## Data
========
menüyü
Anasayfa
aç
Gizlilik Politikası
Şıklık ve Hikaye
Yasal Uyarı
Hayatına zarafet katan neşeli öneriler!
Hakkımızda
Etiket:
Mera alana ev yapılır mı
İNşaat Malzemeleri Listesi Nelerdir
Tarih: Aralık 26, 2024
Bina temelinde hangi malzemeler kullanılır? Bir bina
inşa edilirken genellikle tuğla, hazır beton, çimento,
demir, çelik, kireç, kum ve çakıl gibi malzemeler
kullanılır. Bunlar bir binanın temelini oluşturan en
========
## Exercise goal
The records above are to be repeated in full, word for word.

## Answer section
menüyü
Anasayfa
aç
Gizlilik Politikası
Şıklık ve Hikaye
Yasal Uyarı
Hayatına zarafet katan neşeli öneriler!
Hakkımızda
Etiket:
Mera alana ev yapılır mı
İNşaat Malzemeleri Listesi Nelerdir
Tarih: Aralık 26, 2024
Bina temelinde hangi malzemeler kullanılır? Bir bina
inşa edilirken genellikle tuğla, hazır beton, çimento,
demir, çelik, kireç, kum ve çakıl gibi malzemeler
kullanılır. Bunlar bir binanın temelini oluşturan en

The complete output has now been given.